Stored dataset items
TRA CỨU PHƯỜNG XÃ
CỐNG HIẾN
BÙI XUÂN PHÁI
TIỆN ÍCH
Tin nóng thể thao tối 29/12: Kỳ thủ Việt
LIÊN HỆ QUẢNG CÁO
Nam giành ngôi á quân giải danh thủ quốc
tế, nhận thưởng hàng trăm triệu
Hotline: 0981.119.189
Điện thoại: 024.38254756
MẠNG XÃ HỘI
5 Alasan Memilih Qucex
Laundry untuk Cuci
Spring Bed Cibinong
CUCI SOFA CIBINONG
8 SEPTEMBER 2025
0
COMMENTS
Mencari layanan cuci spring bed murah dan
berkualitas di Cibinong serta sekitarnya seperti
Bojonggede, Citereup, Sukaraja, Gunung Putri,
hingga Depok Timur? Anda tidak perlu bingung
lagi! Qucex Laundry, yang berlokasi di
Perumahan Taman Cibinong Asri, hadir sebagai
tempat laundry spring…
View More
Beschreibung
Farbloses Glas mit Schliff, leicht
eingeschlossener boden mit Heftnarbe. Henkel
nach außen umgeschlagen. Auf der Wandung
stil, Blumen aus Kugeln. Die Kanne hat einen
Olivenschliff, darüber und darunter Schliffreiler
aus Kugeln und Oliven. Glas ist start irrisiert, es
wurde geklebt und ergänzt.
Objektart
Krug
---
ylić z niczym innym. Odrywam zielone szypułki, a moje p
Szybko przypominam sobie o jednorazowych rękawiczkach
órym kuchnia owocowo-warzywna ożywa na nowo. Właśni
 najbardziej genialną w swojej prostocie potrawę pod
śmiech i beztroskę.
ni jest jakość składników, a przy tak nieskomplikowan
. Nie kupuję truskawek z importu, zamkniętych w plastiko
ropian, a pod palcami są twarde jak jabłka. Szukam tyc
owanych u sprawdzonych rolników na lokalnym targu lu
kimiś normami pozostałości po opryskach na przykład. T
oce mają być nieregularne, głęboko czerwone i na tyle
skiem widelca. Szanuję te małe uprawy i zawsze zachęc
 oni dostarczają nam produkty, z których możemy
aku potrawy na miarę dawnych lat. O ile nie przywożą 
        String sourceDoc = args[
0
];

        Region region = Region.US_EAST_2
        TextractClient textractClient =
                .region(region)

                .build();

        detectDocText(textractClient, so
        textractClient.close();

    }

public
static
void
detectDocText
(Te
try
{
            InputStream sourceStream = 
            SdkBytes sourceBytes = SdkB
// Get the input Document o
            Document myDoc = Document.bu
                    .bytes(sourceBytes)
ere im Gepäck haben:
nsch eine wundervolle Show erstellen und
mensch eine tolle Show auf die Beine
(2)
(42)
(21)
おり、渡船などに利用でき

→ **Work item**:
From the entries above, restate word for word the lines from the line containing "TRA CỨU PHƯỜNG XÃ" to the line containing "5 Alasan Memilih Qucex", both ends included, and nothing more.

→ **Completed exercise**:
TRA CỨU PHƯỜNG XÃ
CỐNG HIẾN
BÙI XUÂN PHÁI
TIỆN ÍCH
Tin nóng thể thao tối 29/12: Kỳ thủ Việt
LIÊN HỆ QUẢNG CÁO
Nam giành ngôi á quân giải danh thủ quốc
tế, nhận thưởng hàng trăm triệu
Hotline: 0981.119.189
Điện thoại: 024.38254756
MẠNG XÃ HỘI
5 Alasan Memilih Qucex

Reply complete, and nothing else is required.